# Western Digital green vs black caviar [solved]

## Zebbeman

In advance, I confess that I have not read wd's web site and I am probably not going to...

I recently bought a wd green caviar disk and noticed that it has something called "intellipark" or something that parks the reader after 8 minutes of idle and then freezes for 30 seconds (actually much longer) before it wakes up (on reactivate) and has a very short lifetime in Linux if I understand everything correctly. It is very annoying, since everything freezes from time to time, and I just want to buy a new disk.

Is this correct, and if so, is there a fix? Are there any other hdds I should avoid in Linux? Does black caviar have the same problem? Should I avoid western digital entirely?

I read that black caviar is performance focused, but I do not want to buy another disk without asking the pro's  :Smile: Last edited by Zebbeman on Fri Jan 21, 2011 2:29 pm; edited 1 time in total

----------

## Anon-E-moose

google "wd disable intellipark" there are hints on how to disable it

I don't know if the black series has that, but I doubt it, as they are more for serious use versus power savings.

----------

## Gusar

No idea if this intellipark thing has a fix, I went with a caviar blue instead because of it. No problems with it, I'm very happy with the purchase. Caviar black is supposedly the speed demon, but I didn't care about that, I'm used to slow laptop disks, so even the cheaper blue is helluva fast for me.

All in all, try to disable intellipark if you can, otherwise go for blue or black.

----------

## Zebbeman

Thanks and thanks!

I will try this wdidle thing which can be found here http://www.maxishine.com.au/forums/viewtopic.php?f=15&t=12776

Just need to backup some stuff... will post the result here!

[edit] I will try the advanced format jumper setting first even though I read it might mess things up even more

----------

## frostschutz

forget the jumper

use a freedos usb boot disk with wdidle and set the timer to max

that's what I did anyway

----------

## Zebbeman

Thanks frost!

Mine is a WD20EARS-00J2GB0, which wdidle do not support according to WD web site.

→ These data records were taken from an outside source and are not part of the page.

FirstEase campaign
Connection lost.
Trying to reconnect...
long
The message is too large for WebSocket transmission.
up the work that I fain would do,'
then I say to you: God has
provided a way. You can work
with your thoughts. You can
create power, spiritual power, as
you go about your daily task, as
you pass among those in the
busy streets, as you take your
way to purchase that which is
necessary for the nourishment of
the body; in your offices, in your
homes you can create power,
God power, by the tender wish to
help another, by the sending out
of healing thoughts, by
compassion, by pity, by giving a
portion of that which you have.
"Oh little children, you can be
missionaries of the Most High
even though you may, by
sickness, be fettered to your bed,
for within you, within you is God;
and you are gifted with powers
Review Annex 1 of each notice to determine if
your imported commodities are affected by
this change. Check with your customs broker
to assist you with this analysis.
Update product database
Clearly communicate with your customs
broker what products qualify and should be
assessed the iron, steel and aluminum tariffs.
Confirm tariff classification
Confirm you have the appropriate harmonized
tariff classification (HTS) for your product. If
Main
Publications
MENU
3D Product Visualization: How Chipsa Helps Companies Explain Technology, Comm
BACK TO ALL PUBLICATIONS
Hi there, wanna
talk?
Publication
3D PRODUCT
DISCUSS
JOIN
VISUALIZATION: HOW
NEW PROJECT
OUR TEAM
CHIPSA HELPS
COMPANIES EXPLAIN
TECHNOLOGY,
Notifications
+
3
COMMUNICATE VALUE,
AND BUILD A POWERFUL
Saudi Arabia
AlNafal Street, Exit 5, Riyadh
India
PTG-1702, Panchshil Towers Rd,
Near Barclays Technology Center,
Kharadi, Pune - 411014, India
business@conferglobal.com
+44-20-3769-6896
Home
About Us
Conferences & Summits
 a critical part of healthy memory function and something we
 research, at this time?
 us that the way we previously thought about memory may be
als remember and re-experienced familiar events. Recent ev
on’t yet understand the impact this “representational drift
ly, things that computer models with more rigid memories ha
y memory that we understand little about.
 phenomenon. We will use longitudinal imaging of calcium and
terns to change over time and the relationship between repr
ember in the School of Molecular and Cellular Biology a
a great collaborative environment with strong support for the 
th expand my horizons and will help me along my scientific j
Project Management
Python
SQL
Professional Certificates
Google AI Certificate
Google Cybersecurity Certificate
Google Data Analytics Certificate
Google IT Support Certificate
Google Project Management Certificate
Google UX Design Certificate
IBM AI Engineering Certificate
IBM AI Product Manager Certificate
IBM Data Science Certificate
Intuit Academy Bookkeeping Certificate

Any thoughts?

 *Quote:*   

> 
> 
> This firmware modifies the behavior of the drive to wait longer before positioning the heads in their park position and turning off unnecessary electronics. This utility is designed to upgrade the firmware of the following hard drives: WD1000FYPS-01ZKB0, WD7500AYPS-01ZKB0, WD7501AYPS-01ZKB0.
> 
> CAUTION: Do not attempt to run this software on any hard drives other than what is listed above. Please make sure that the computer system is not turned off during the firmware upgrade. Doing so may damage the hard drive beyond repair and your data may be lost.
> ...

 

----------

## frostschutz

Yes, it doesn't support my drive either, but in the wdc forum community.wdc.com or whatever it was stated that it's supported anyway, and so I just tried it and it worked for me  :Laughing: 

Use at your own risk, make sure to use the latest version, and hope that if it's really not supported the wdidle program will be smart enough not to break anything...

best of luck ...

----------

## Zebbeman

Thanks!

I will let you know =)

----------

## d2_racing

The black caviar seems to be the best hdd that WD can offer in term of performance vs cost.

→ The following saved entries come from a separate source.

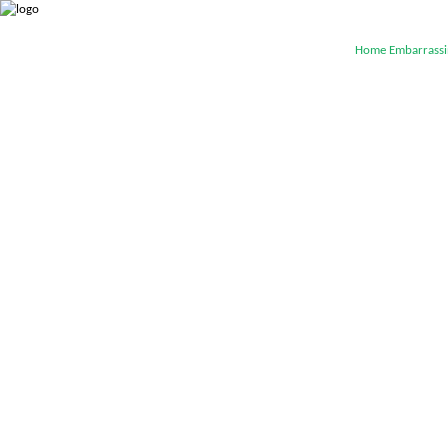
Home
Embarrassi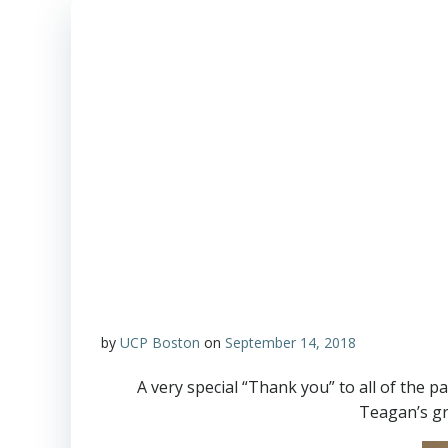
by
UCP Boston
on
September 14, 2018
A very special “Thank you” to all of the 
Teagan’s gr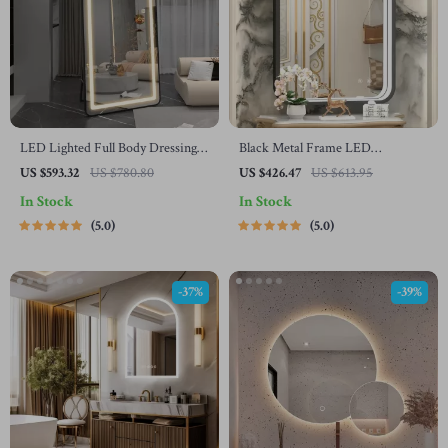
LED Lighted Full Body Dressing
Black Metal Frame LED
Mirror with Dimmable 3-Color
Bathroom Mirror with Anti-Fog
US $593.32
US $780.80
US $426.47
US $613.95
Lighting
and Adjustable Lighting
In Stock
In Stock
5.0
5.0
-37%
-39%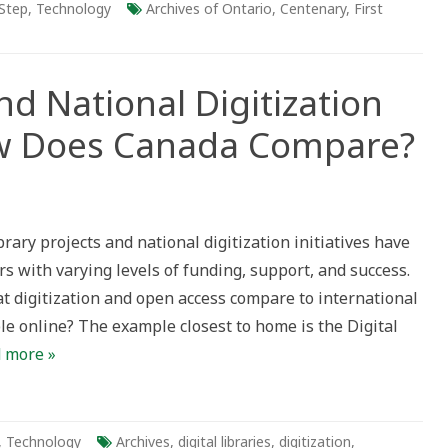
Step
,
Technology
Archives of Ontario
,
Centenary
,
First
and National Digitization
w Does Canada Compare?
rary projects and national digitization initiatives have
tion
s with varying levels of funding, support, and success.
mes:
 digitization and open access compare to international
ble online? The example closest to home is the Digital
e?
 more »
,
Technology
Archives
,
digital libraries
,
digitization
,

I heard a lot of bad stuff about the Green serie, so if I have to buy a WD tomorrow, I'm gonna pay the extra $ to have a WD Black serie for sure.

----------

## Zebbeman

OK,

I did the wdidle3.exe /d to disable the intellipark, but it said "set to 62 minutes" instead of disabled. It is better than 8 seconds...

The jumper stuff was to use 4k sectors (I think) so I left that untouched.

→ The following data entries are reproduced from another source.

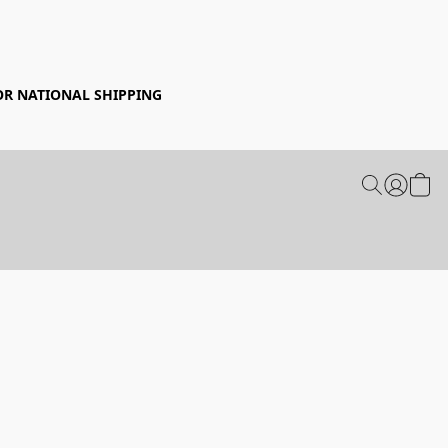
FOR NATIONAL SHIPPING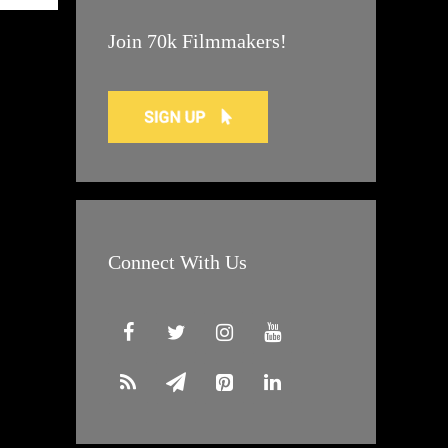
Join 70k Filmmakers!
Connect With Us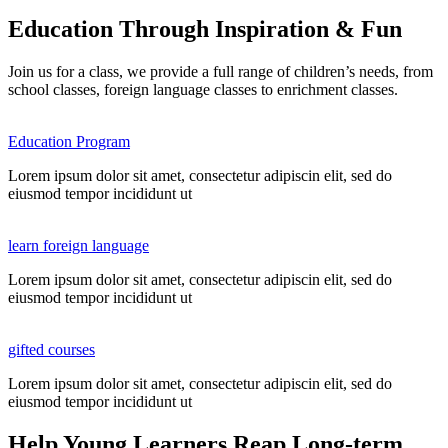
Education Through Inspiration & Fun
Join us for a class, we provide a full range of children’s needs, from
school classes, foreign language classes to enrichment classes.
Education Program
Lorem ipsum dolor sit amet, consectetur adipiscin elit, sed do
eiusmod tempor incididunt ut
learn foreign language
Lorem ipsum dolor sit amet, consectetur adipiscin elit, sed do
eiusmod tempor incididunt ut
gifted courses
Lorem ipsum dolor sit amet, consectetur adipiscin elit, sed do
eiusmod tempor incididunt ut
Help Young Learners Reap Long-term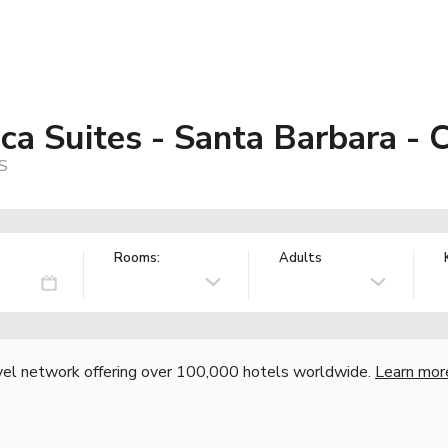
a Suites - Santa Barbara - C
US
Rooms:
Adults
vel network offering over 100,000 hotels worldwide.
Learn mor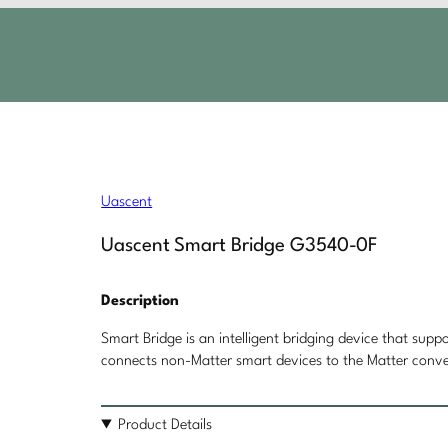
F
Uascent
Uascent Smart Bridge G3540-0F
Description
Smart Bridge is an intelligent bridging device that supp
connects non-Matter smart devices to the Matter conve
Product Details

After restoring my backups I will monitor the load cycles and see if it helped. I will probably notice if it hangs before that  :Smile: 

I will report the result here once done

----------

## Zebbeman

OK, it seems like it helped =)

Still ticking, but slower than before:

 ~ # date

 Sat Jan 15 00:31:41 CET 2011

 193 Load_Cycle_Count        0x0032   194   194   000    Old_age   Always       -       19764

 ~ # date

 Fri Jan 21 15:13:50 CET 2011

 193 Load_Cycle_Count        0x0032   194   194   000    Old_age   Always       -       19781

The disk is responsive as well, no more waiting...

Thanks guys!

----------